Column Synchronization and Sync Offsets
When multiple tracks are recorded in the same column at different times, they must maintain their relative timing relationships. This is achieved through sync offsets that track where each recording started relative to the column's beat cycle.
Detailed Example: Understanding Sync Offsets
Step 1: First Recording (Row 1)
Column Beat: | 1 | 2 | 3 | 4 |
Row 1: | A | Bb| B | C |
- Buffer contains:
[A, Bb, B, C] - Sync offset: 0 (defines beat 1 for the column)
- Column beat count: 4
Step 2: Second Recording (Row 2, starting at column beat 3)
Column Beat: | 1 | 2 | 3 | 4 | 1 | 2 | 3 | 4 |
Row 1: | A | Bb| B | C | A | Bb| B | C |
Row 2: | | | Dm|Ebm| Em| Fm| | |
^recording starts
- Row 2 buffer contains:
[Dm, Ebm, Em, Fm](recording order) - Row 2 sync offset: 2 (buffer[0] corresponds to column beat 3)
Step 3: Understanding Playback Mapping
Row 2's logical relationship to column beats:
Column Beat: | 1 | 2 | 3 | 4 |
Row 2 Content: | Em| Fm| Dm|Ebm|
Buffer Index: | 2 | 3 | 0 | 1 |
Key Insight: When Row 2 plays alone, it should start with Em (the chord recorded during column beat 1), not Dm (the first recorded chord).
Synchronized Playback Scenarios
Scenario 1: Row 2 starts alone (from stopped state)
- Always starts at column beat 1 = Em
- Plays: Em → Fm → Dm → Ebm → (loop)
Scenario 2: Row 1 joins while Row 2 plays Fm
- Row 2 playing Fm = column beat 2
- Next beat = column beat 3
- Row 1 starts at beat 3 = B
- We hear: B (Row 1) + Dm (Row 2)
Scenario 3: Both stopped, both start together
- Both start at column beat 1
- Row 1 plays A, Row 2 plays Em simultaneously
Audio Buffer Management and Ownership
Audio buffers use Arc-wrapped chunks to enable safe sharing between threads without sacrificing RT performance.
The IO thread pre-allocates all Arc<AudioChunk> instances and stocks the buffer pool, moving allocation costs away from the RT thread.
During recording, the RT thread builds linked lists of these Arc-wrapped chunks.
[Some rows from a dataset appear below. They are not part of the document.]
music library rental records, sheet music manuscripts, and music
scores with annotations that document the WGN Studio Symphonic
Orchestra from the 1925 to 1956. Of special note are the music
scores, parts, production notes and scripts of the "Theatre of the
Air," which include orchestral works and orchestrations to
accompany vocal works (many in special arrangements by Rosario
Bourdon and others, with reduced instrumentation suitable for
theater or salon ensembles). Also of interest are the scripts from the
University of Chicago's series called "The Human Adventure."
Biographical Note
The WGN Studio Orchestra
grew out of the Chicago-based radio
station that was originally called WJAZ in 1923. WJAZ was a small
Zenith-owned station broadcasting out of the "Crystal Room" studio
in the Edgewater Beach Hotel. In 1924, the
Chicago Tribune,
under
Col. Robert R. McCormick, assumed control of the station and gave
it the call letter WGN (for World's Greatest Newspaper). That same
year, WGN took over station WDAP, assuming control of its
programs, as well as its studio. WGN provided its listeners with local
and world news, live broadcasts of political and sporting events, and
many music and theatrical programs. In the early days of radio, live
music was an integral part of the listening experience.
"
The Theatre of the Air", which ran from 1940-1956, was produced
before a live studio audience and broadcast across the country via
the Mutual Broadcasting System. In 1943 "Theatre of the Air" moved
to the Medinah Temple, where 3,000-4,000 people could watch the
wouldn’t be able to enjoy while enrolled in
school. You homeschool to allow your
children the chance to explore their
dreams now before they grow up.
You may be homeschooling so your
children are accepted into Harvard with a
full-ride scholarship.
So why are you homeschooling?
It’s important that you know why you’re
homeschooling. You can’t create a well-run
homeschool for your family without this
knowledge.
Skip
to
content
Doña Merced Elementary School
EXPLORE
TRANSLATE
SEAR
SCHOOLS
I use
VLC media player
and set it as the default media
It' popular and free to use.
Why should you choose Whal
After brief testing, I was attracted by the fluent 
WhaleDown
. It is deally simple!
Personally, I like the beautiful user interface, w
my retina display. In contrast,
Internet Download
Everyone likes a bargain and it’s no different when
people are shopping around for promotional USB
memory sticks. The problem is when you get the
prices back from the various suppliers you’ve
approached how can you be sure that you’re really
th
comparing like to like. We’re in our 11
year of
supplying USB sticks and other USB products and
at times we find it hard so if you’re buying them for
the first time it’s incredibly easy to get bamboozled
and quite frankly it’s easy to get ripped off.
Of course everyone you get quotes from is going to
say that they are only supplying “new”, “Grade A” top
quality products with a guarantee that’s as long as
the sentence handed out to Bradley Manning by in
When recording completes, the RT thread clones the root Arc and sends it to the IO thread for saving while retaining the original reference for immediate playback. This allows seamless transition from recording to playback without waiting for file operations.
The RT thread can replace track data at any time by swapping the root pointer, even during active save operations. If recording over existing data, the old root reference can be retained in case the recording is cancelled, enabling undo functionality.
The IO thread optimizes data layout for performance. When loading files, it creates single long buffers rather than linked lists. After saving, it consolidates linked lists into single buffers. This means only unsaved or actively-recording tracks have linked-list overhead, while frequently-played loops benefit from optimized layout.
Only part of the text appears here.